Facts & Figures
In 1961 the then twenty-nine-year-old Yevgeny Yevtushenko published a poem entitled Babi Yar in the Literaturnaya gazeta. Babi Yar was the name of a ravine on the outskirts of Kiev which in 1941 had been the scene of a mass execution where, within the space of thirty-six hours, some 34.000 Jewish men, women and children were shot by a special unit of the German SS. In his poem Yevtushenko used the National Socialists‘ act of genocide as the starting-point of an attack on anti-Semitism in general, which he pilloried as a timeless evil that was widespread throughout the world, but which, he implied, was especially rife in Russia. Few Russian composers of the past were above reproach as far as anti-Semitism was concerned. Of these, the two that spring most immediately to mind are Rimsky-Korsakov and Shostakovich. Shostakovich had already revealed his philo-Semitic sympathies in his song-cycle From Jewish Folk Poetry, written during the final years of Stalinism (when anti- Semitism was even officially condoned) but forced to wait until 1955 for its first performance, which finally took place only against a background of considerable resistance. It was enough for the composer to read Yevtushenko‘s Babi Yar for him to decide to set it to music. Initially he thought in terms of a single movement, but after completing it in this form he resolved to add four further movements, all of them settings of other poems by Yevtushenko: Humour, In the Store, Fears (written specifically for the occasion) and Career. The score was completed on 20 July 1962, but it took a long tune to establish itself in the concert hall. The first performance took place in in Moscow in December 1962. Due to political pressure Yevtushenko had to revise Babi Yar and Fears, which Shostakovich accepted only reluctantly. This recording however restores the original version of Yevtushenko’s words.
The present release comes from the 24 bit /96 khz state of-the-art recordings out of the St. Petersburg Classics archive. They are carefully remastered by the prestigious Grammy award-winning b-sharp studio Berlin using the original source material.
Liner notes in English. Design using spectacular views of St. Petersburg sites.

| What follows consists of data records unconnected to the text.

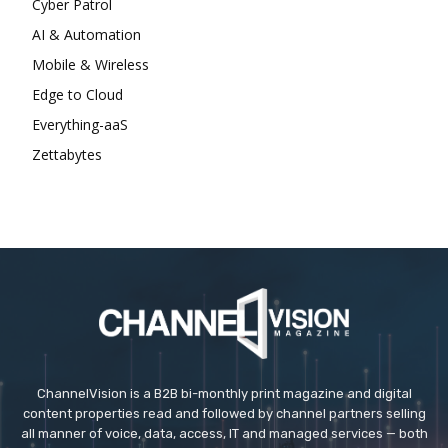
Cyber Patrol
AI & Automation
Mobile & Wireless
Edge to Cloud
Everything-aaS
Zettabytes
ChannelVision is a B2B bi-monthly print magazine and digital
content properties read and followed by channel partners selling
all manner of voice, data, access, IT and managed services — both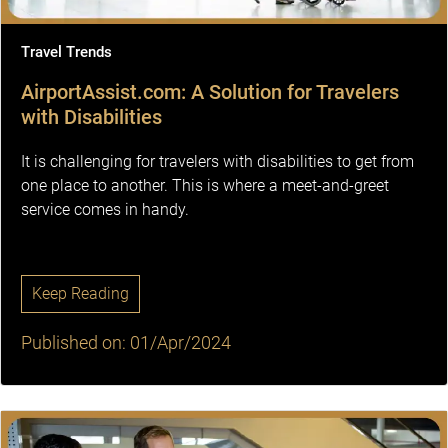
Travel Trends
AirportAssist.com: A Solution for Travelers
with Disabilities
It is challenging for travelers with disabilities to get from
one place to another. This is where a meet-and-greet
service comes in handy.
Keep Reading
Published on: 01/Apr/2024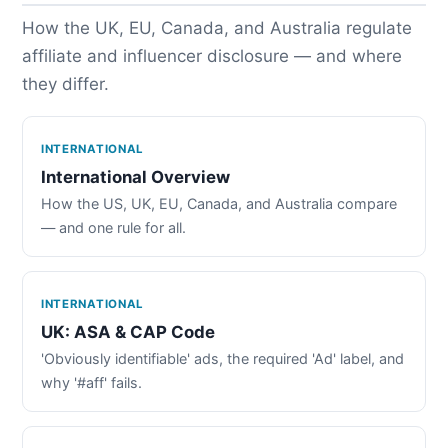
How the UK, EU, Canada, and Australia regulate
affiliate and influencer disclosure — and where
they differ.
INTERNATIONAL
International Overview
How the US, UK, EU, Canada, and Australia compare
— and one rule for all.
INTERNATIONAL
UK: ASA & CAP Code
'Obviously identifiable' ads, the required 'Ad' label, and
why '#aff' fails.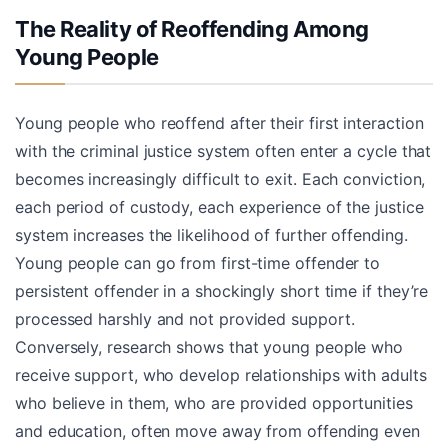
The Reality of Reoffending Among
Young People
Young people who reoffend after their first interaction
with the criminal justice system often enter a cycle that
becomes increasingly difficult to exit. Each conviction,
each period of custody, each experience of the justice
system increases the likelihood of further offending.
Young people can go from first-time offender to
persistent offender in a shockingly short time if they’re
processed harshly and not provided support.
Conversely, research shows that young people who
receive support, who develop relationships with adults
who believe in them, who are provided opportunities
and education, often move away from offending even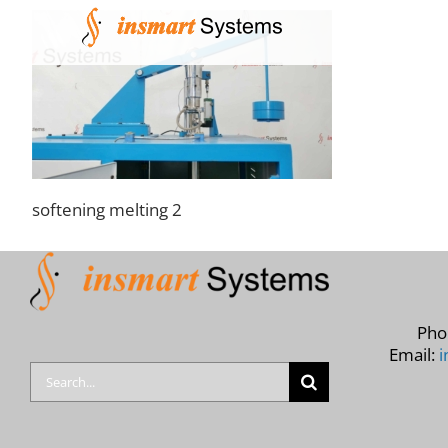
Skip
to
content
softening melting 2
Pho
Email:
i
Search
for: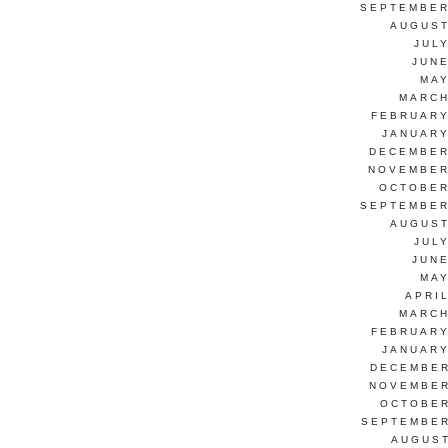
SEPTEMBER
AUGUST
JUL
JUNE
MAY
MARCH
FEBRUARY
JANUARY
DECEMBER
NOVEMBER
OCTOBER
SEPTEMBER
AUGUST
JUL
JUNE
MAY
APRI
MARCH
FEBRUARY
JANUARY
DECEMBER
NOVEMBER
OCTOBER
SEPTEMBER
AUGUST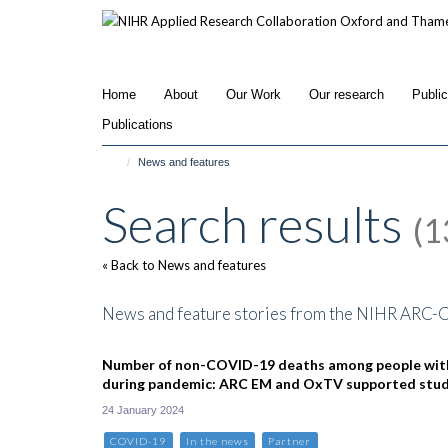
Skip
to
main
content
Home
About
Our Work
Our research
Publi
Publications
News and features
Search results
(1
« Back to News and features
News and feature stories from the NIHR ARC-
Number of non-COVID-19 deaths among people wit
during pandemic: ARC EM and OxTV supported stu
24 January 2024
COVID-19
In the news
Partner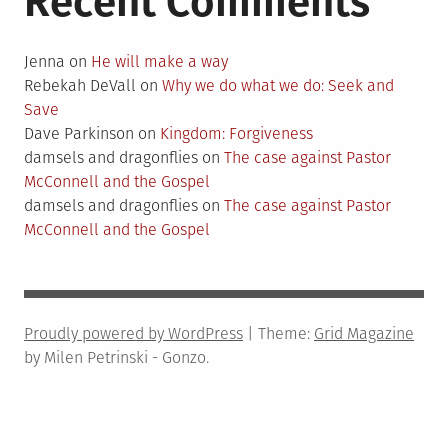
Recent Comments
Jenna
on
He will make a way
Rebekah DeVall
on
Why we do what we do: Seek and
Save
Dave Parkinson
on
Kingdom: Forgiveness
damsels and dragonflies
on
The case against Pastor
McConnell and the Gospel
damsels and dragonflies
on
The case against Pastor
McConnell and the Gospel
Proudly powered by WordPress
|
Theme:
Grid Magazine
by Milen Petrinski - Gonzo.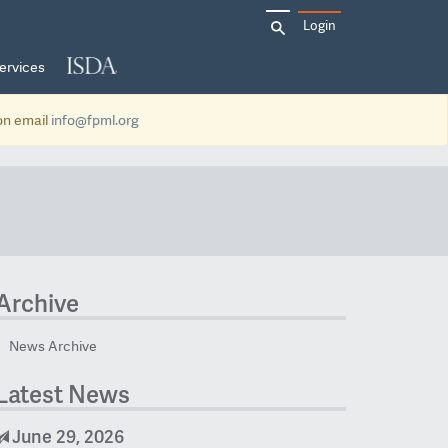
Search
Login
for:
ervices
ion email
info@fpml.org
Archive
News Archive
Latest News
June 29, 2026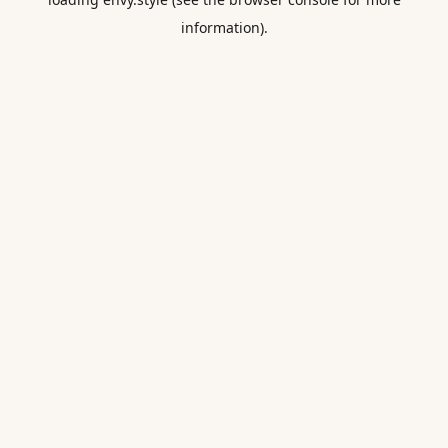
information).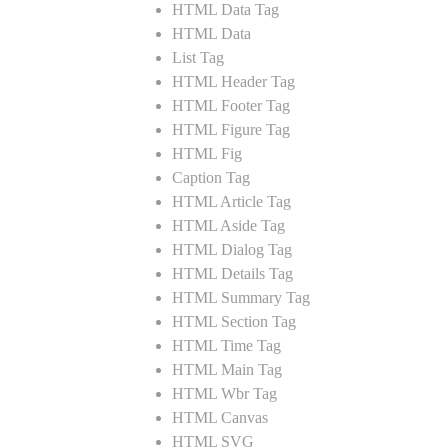
HTML Data Tag
HTML Data
List Tag
HTML Header Tag
HTML Footer Tag
HTML Figure Tag
HTML Fig
Caption Tag
HTML Article Tag
HTML Aside Tag
HTML Dialog Tag
HTML Details Tag
HTML Summary Tag
HTML Section Tag
HTML Time Tag
HTML Main Tag
HTML Wbr Tag
HTML Canvas
HTML SVG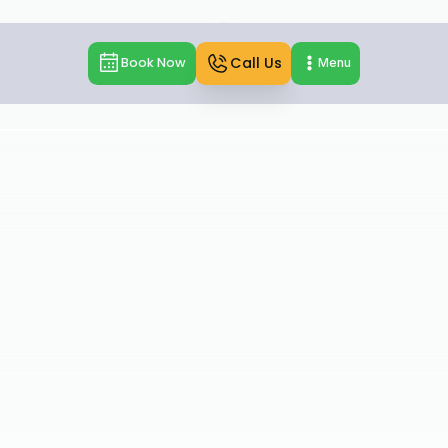
Call Us
Book Now
Menu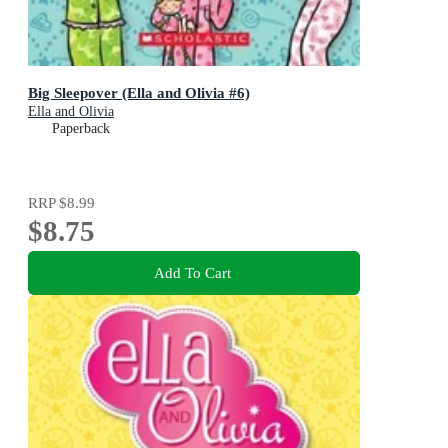
Big Sleepover (Ella and Olivia #6)
Ella and Olivia
Paperback
RRP
$8.99
$8.75
Add To Cart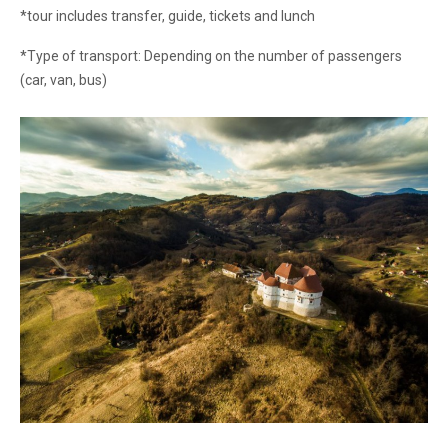
*tour includes transfer, guide, tickets and lunch
*Type of transport: Depending on the number of passengers
(car, van, bus)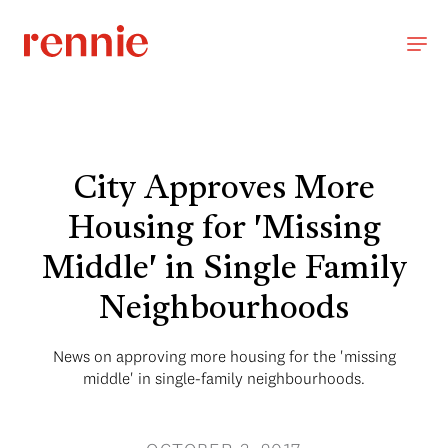
City Approves More
Housing for 'Missing
Middle' in Single Family
Neighbourhoods
News on approving more housing for the 'missing
middle' in single-family neighbourhoods.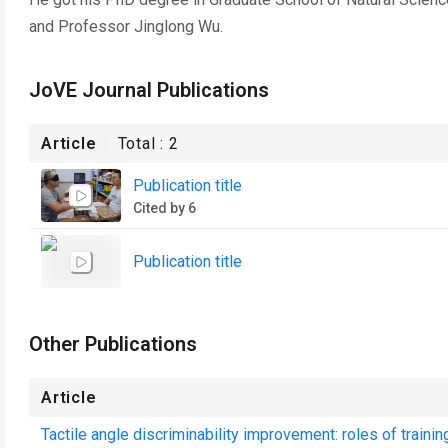
and Professor Jinglong Wu.
JoVE Journal Publications
Article
Total :
2
Publication title
Cited by 6
Publication title
Other Publications
Article
Tactile angle discriminability improvement: roles of trainin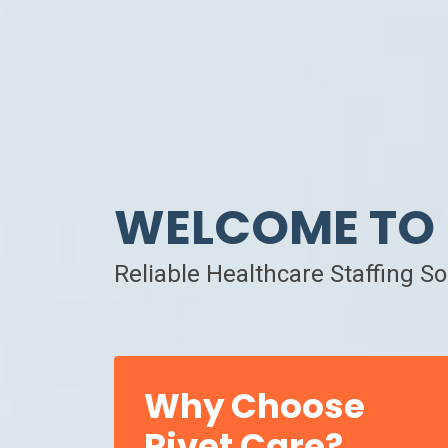
WELCOME TO 
Reliable Healthcare Staffing S
Why Choose
Rivet Care?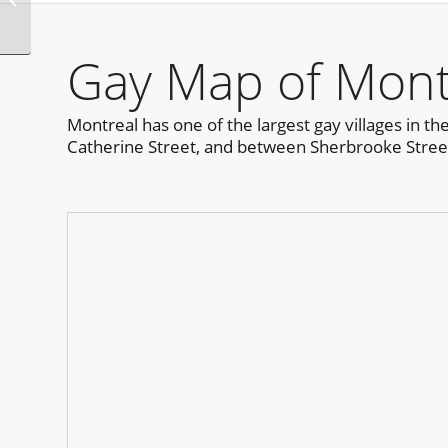
New Orleans
Gay Map of Mont
Montreal has one of the largest gay villages in th
Catherine Street, and between Sherbrooke Street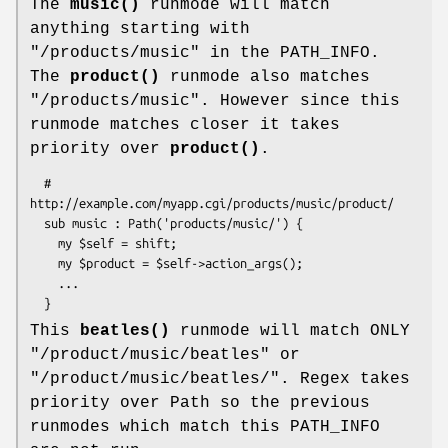
The
music()
runmode will match
anything starting with
"/products/music" in the PATH_INFO.
The
product()
runmode also matches
"/products/music". However since this
runmode matches closer it takes
priority over
product()
.
  # 
http://example.com/myapp.cgi/products/music/product/

  sub music : Path('products/music/') {

    my $self = shift; 

    my $product = $self->action_args();

    ...

This
beatles()
runmode will match ONLY
"/product/music/beatles" or
"/product/music/beatles/". Regex takes
priority over Path so the previous
runmodes which match this PATH_INFO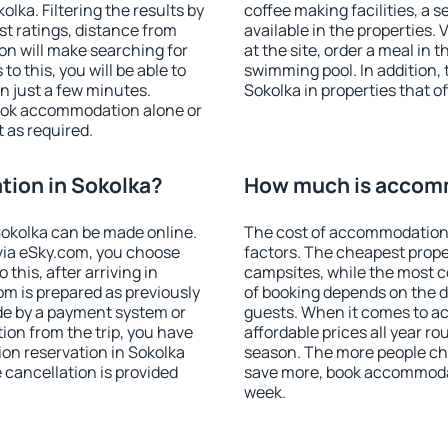
ka. Filtering the results by
coffee making facilities, a s
est ratings, distance from
available in the properties. V
ion will make searching for
at the site, order a meal in 
 this, you will be able to
swimming pool. In addition,
n just a few minutes.
Sokolka in properties that of
ook accommodation alone or
 as required.
ion in Sokolka?
How much is accomm
okolka can be made online.
The cost of accommodation 
ia eSky.com, you choose
factors. The cheapest proper
this, after arriving in
campsites, while the most co
om is prepared as previously
of booking depends on the d
de by a payment system or
guests. When it comes to 
tion from the trip, you have
affordable prices all year ro
on reservation in Sokolka
season. The more people che
e cancellation is provided
save more, book accommodat
week.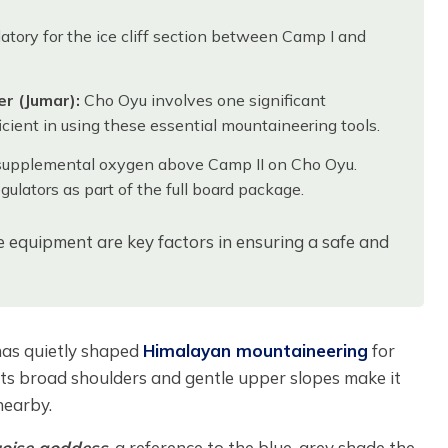
atory for the ice cliff section between Camp I and
r (Jumar):
Cho Oyu involves one significant
icient in using these essential mountaineering tools.
supplemental oxygen above Camp II on Cho Oyu.
ulators as part of the full board package.
le equipment are key factors in ensuring a safe and
has quietly shaped
Himalayan mountaineering
for
 its broad shoulders and gentle upper slopes make it
nearby.
uoise goddess
, a reference to the blue-grey shade the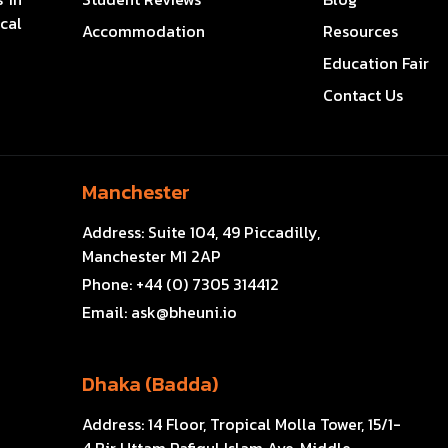
cal
Accommodation
Resources
Education Fair
Contact Us
Manchester
Address:
Suite 104, 49 Piccadilly,
Manchester M1 2AP
Phone:
+44 (0) 7305 314412
Email:
ask@bheuni.io
Dhaka (Badda)
Address:
14 Floor, Tropical Molla Tower, 15/1-
4 Bir Uttam Rafiqul Islam Ave, Middle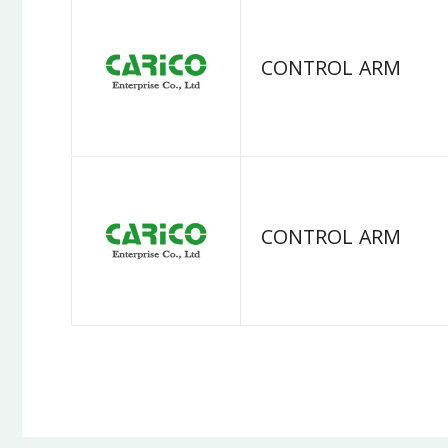
CONTROL ARM
CONTROL ARM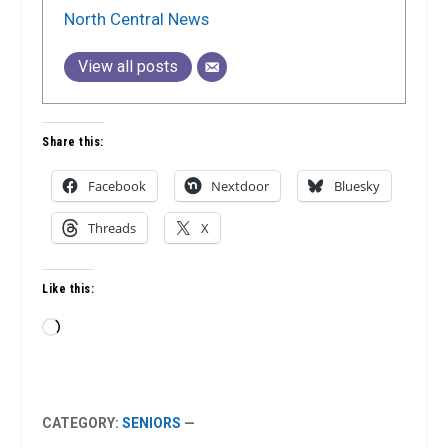
North Central News
View all posts
Share this:
Facebook
Nextdoor
Bluesky
Threads
X
Like this:
Loading…
CATEGORY:
SENIORS
—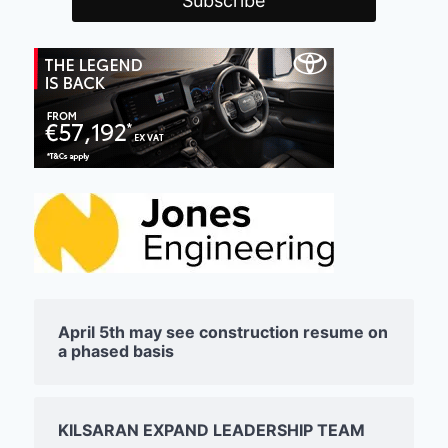
April 5th may see construction resume on
a phased basis
KILSARAN EXPAND LEADERSHIP TEAM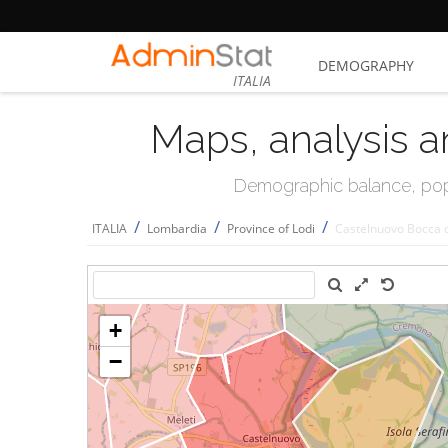
DEMOGRAPHY
ITALIA
Maps, analysis a
Demographic balance, popul
/
/
/
ITALIA
Lombardia
Province of Lodi
Castelnuovo Bocca 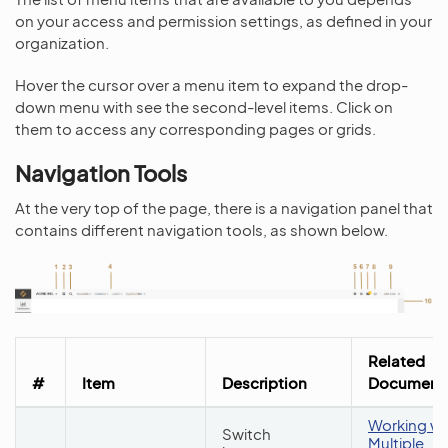
on your access and permission settings, as defined in your
organization.
Hover the cursor over a menu item to expand the drop-
down menu with see the second-level items. Click on
them to access any corresponding pages or grids.
Navigation Tools
At the very top of the page, there is a navigation panel that
contains different navigation tools, as shown below.
Related
#
Item
Description
Documenta
Working wi
Switch
Multiple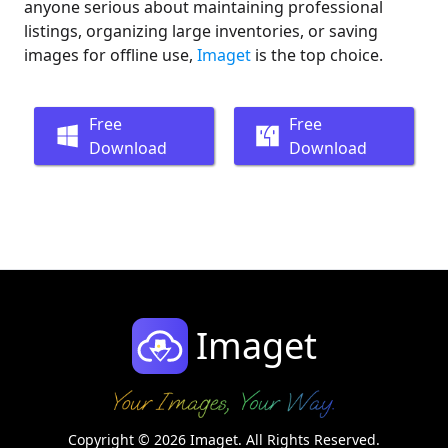
anyone serious about maintaining professional
listings, organizing large inventories, or saving
images for offline use,
Imaget
is the top choice.
Free
Free
Download
Download
Imaget
Copyright © 2026 Imaget. All Rights Reserved.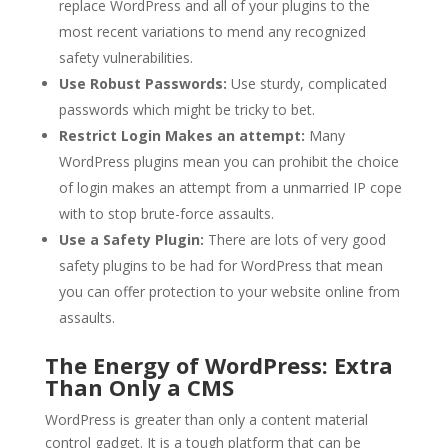
replace WordPress and all of your plugins to the
most recent variations to mend any recognized
safety vulnerabilities.
Use Robust Passwords:
Use sturdy, complicated
passwords which might be tricky to bet.
Restrict Login Makes an attempt:
Many
WordPress plugins mean you can prohibit the choice
of login makes an attempt from a unmarried IP cope
with to stop brute-force assaults.
Use a Safety Plugin:
There are lots of very good
safety plugins to be had for WordPress that mean
you can offer protection to your website online from
assaults.
The Energy of WordPress: Extra
Than Only a CMS
WordPress is greater than only a content material
control gadget. It is a tough platform that can be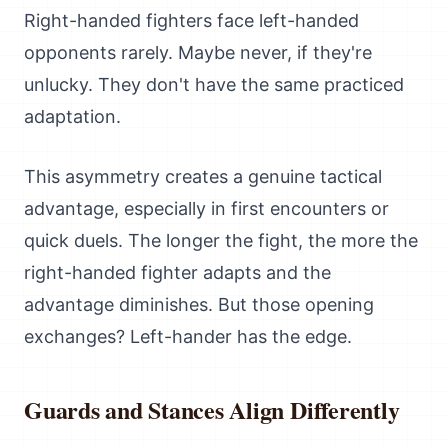
Right-handed fighters face left-handed
opponents rarely. Maybe never, if they're
unlucky. They don't have the same practiced
adaptation.
This asymmetry creates a genuine tactical
advantage, especially in first encounters or
quick duels. The longer the fight, the more the
right-handed fighter adapts and the
advantage diminishes. But those opening
exchanges? Left-hander has the edge.
Guards and Stances Align Differently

Saulius Sondeckis was a graduate of the Musical College in Vilnius, where he studied violin. As his teacher was a student of David Oistrakh, Sondeckis himself might be called a „musical grandson“ of the famous Russian violinist. From 1963, he continued his education, studying conducting at the Moscow Conservatory. Sondeckis has appeared as guest conductor with many distinguished European orchestras and sits on the juries of many major international competitions. The St. Petersburg Camerata was founded in 1989 in Leningrad by Saulius Sondeckis and is consisting for the most part of graduates of the local Conservatory. Most of the Camerata‘s musicians are active soloists in addition to their orchestral work. Many have won prizes in international competitions, and have extensive engagements. Thanks to his eminent mastery and forceful personality, Saulius Sondeckis has succeeded in achieving a finely balanced sound with the ensemble, leading to numerous international successes. In 1990, only a year after its founding, the ensemble was celebrated as the best youth orchestra at the music festival in Murcia, Spain. In the same year, the musicians completed a very successful American tour. Further invitations followed, including one to the Frankfurt Festival. In February 1994, the ensemble was named the official orchestra of the Hermitage in St. Petersburg. The Lithuanian Chamber Orchestra is another ensemble whose history is synonymous with the name Saulius Sondeckis, its founder and leader. Sondeckis and his players can now look back on a long-lasting cooperation in a common artistic cause – a partnership that helps to explain the homogeneity of tone and unanimity of musical expression that have made the Lithuanian Chamber Orchestra one of Europe‘s most sought-after ensembles.